À 83 ans, Marco Bellocchio démontre une fois de plus (après Le Traître) qu’il est l’un des plus grands cinéastes vivants. Du scénario à la mise en scène, son dernier film est tout simplement un chef-d’œuvre : leçon d’histoire, plaidoyer contre l’obscurantisme religieux et époustouflant spectacle de cinéma !

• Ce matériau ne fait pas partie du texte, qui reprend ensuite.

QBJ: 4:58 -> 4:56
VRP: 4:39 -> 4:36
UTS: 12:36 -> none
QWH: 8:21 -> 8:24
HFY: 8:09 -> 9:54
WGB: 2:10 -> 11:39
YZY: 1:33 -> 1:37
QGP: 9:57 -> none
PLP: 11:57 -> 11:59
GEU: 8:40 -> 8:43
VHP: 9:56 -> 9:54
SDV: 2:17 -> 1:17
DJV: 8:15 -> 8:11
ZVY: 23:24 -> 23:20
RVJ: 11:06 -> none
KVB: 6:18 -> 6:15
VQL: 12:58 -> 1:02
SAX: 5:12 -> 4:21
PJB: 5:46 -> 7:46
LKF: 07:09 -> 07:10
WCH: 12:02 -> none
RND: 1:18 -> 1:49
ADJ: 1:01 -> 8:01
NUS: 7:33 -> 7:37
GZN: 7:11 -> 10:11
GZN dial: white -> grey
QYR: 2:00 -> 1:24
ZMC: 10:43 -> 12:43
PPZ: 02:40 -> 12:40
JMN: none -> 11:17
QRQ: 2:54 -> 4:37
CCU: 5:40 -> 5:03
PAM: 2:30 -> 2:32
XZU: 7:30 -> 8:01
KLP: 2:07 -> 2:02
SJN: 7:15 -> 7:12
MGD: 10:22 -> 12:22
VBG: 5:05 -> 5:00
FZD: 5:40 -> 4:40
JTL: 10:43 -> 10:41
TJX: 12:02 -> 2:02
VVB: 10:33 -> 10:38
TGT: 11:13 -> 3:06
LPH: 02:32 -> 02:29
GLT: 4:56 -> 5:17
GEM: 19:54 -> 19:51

En 1858, dans le quartier juif de Bologne, les soldats du pape font irruption chez la famille Mortara. Sur ordre du cardinal, ils sont venus prendre Edgardo, leur fils de 7 ans. L’enfant aurait été baptisé en secret par sa nourrice étant bébé et la loi pontificale est indiscutable : il doit recevoir une éducation catholique. Les parents d’Edgardo, bouleversés, vont tout faire pour récupérer leur fils. Soutenus par l’opinion publique de l’Italie libérale et la communauté juive internationale, le combat des Mortara prend vite une dimension politique. Mais l’Église et le pape refusent de rendre l’enfant, tentant d’asseoir un pouvoir de plus en plus vacillant…
Nul besoin d’être un fin connaisseur de l’histoire en général, et de celle des religions en particulier, pour saisir les enjeux dramatiques complexes cristallisés autour de la figure d’Edgardo Mortara — personnage réel qui, soit dit en passant, vécu la fin de sa vie à Liège et y est enterré. À partir du déchirement originel induit par l’enlèvement de cet enfant, de l’immense injustice qu’un tel acte évoque à nos consciences contemporaines, Bellocchio déploie toute l’ampleur de son propos et de son cinéma. Certes, l’époque n’est pas la même qu’aujourd’hui, l’Église n’a heureusement plus autant de pouvoir, mais les résonnances avec notre monde actuel sont plurielles et participent à l’intense émotion que le film suscite. Une émotion qui passe bien entendu par la narration, mêlant la lutte intime des parents pour récupérer leur enfant à l’insurrection du peuple contre le pape Pie IX et l’intransigeance dogmatique — qui confine à la folie — avec laquelle celui-ci y répond. Enfin, une émotion qui surgit surtout de la mise en scène baroque et flamboyante de Bellocchio, de sa maîtrise absolue du clair-obscur, d’un lyrisme visuel et musical qui donne de la puissance à chaque plan. Il perce hors de ce film quelque chose de sacré, qui finit par nous laisser pantois, subjugués par la force du cinéma à pouvoir nous transporter dans sa forme, y compris quand celle-ci est classique, tout en élevant nos esprits, non pas vers une communion céleste, mais vers plus de beauté et d’intelligence.